Beaumarchais (Nattier, 1755)

   Beaumarchais, censuré en son temps est devenu un classique dans les manuels scolaires. Il fricote pas mal dans divers milieux plus ou moins louches mais enfin, mais enfin... L'auteur du Barbier et du Mariage sait de quoi il parle et analyse finement la psychologie féminine.

   Sans doute Beaumarchais a-t-il mis beaucoup de lui-même dans cette tirade de Figaro (Le Mariage) : « Ô bizarre suite d'événements ! Comment cela m'est-il arrivé ? Pourquoi ces choses et non pas d'autres ? Qui les a fixées sur ma tête ? Forcé de parcourir la route où je suis entré sans le savoir, comme j'en sortirai sans le vouloir, je l'ai jonchée d'autant de fleurs que ma gaieté me l'a permis : encore je dis ma gaieté sans savoir si elle est à moi plus que le reste, ni même quel est ce moi dont je m'occupe : un assemblage informe de parties inconnues ; puis un chétif être imbécile ; un petit animal folâtre ; un jeune homme ardent au plaisir, ayant tous les goûts pour jouir, faisant tous les métiers pour vivre ; maître ici, valet là, selon qu'il plaît à la fortune ; ambitieux par vanité, laborieux par nécessité, mais paresseux... avec délices ! orateur selon le danger ; poète par délassement ; musicien par occasion ; amoureux par folles bouffées, j'ai tout vu, tout fait, tout usé. »

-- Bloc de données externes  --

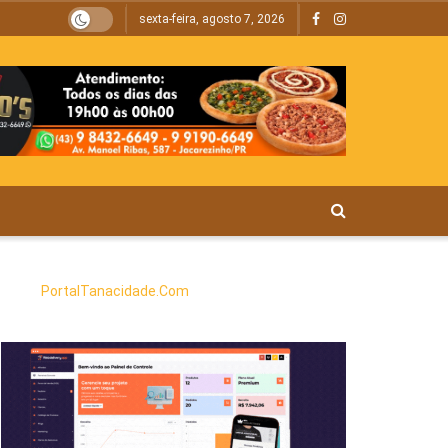
sexta-feira, agosto 7, 2026
PortalTanacidade.Com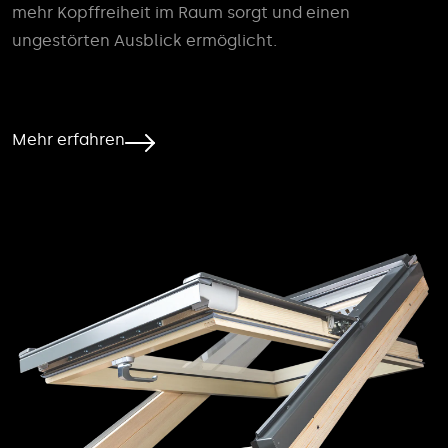
mehr Kopffreiheit im Raum sorgt und einen
ungestörten Ausblick ermöglicht.
Mehr erfahren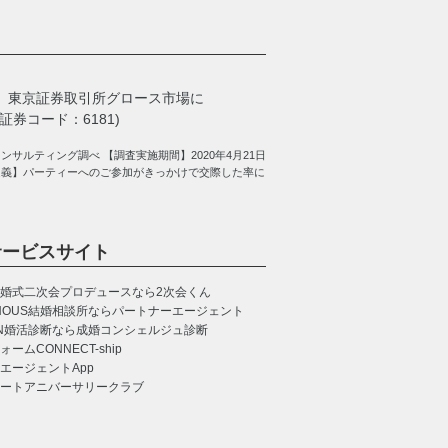
、
東京証券取引所グロース市場に
券コード：6181)
サルティング調べ 【調査実施期間】2020年4月21日
定義】パーティーへのご参加がきっかけで交際した率に
サービスサイト
婚式二次会プロデュースなら2次会くん
NOUS
結婚相談所ならパートナーエージェント
N
婚活診断なら成婚コンシェルジュ診断
CONNECT-ship
エージェントApp
ートアニバーサリークラブ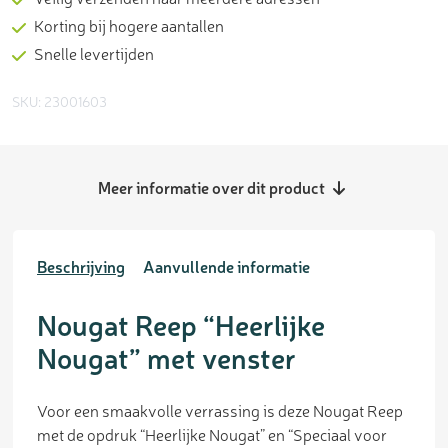
Korting bij hogere aantallen
Snelle levertijden
SKU: 23001603
Meer informatie over dit product
Beschrijving
Aanvullende informatie
Nougat Reep “Heerlijke
Nougat” met venster
Voor een smaakvolle verrassing is deze Nougat Reep
met de opdruk “Heerlijke Nougat” en “Speciaal voor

   Certains, quelque peu inconséquents, analysent ses textes comme des prémisses à la Révolution... Il faudrait nuancer ce jugement.

   « Que s’est-il passé au théâtre entre l’âge d’or du classicisme et la bataille d’Hernani ? Un inventaire superficiel de l’histoire littéraire ne laisse apercevoir que ceci : deux génies de la comédie, un projet ambitieux, mais voué à l’échec et l’interminable décadence du classicisme. Marivaux et Beaumarchais paraissent isolés par leur réussite même, par leur singularité qui interdit de les rattacher trop nettement à quelque mouvement que ce soit ; le projet ambitieux, moral, esthétique, et pour tout dire, philosophique qui se perd dans les sables est celui de Diderot, l’invention du drame (…) Mais si, détournant le regard et le portant vers l’histoire du théâtre et l’esthétique dramatique, on considère la place du spectacle dans la vie sociale et intellectuelle du XVIIIe siècle, le contraste est frappant. » (Pierre Frantz, L’esthétique du tableau dans le théâtre du XVIIIème siècle, PUF, Paris 1998)

   Et, pour conclure, deux citations de Beaumarchais :

   « Boire sans soif et faire l'amour en tous temps, madame, il n'y a que ça qui nous distingue des autres bêtes.»

   « J’ai pensé, je pense encore qu'on n'obtient ni grand pathétique, ni profonde moralité, ni bon et vrai comique au théâtre, sans des situations fortes qui naissent toujours d'une disconvenance sociale dans le sujet qu'on veut traiter. » (Préface du Mariage de Figaro).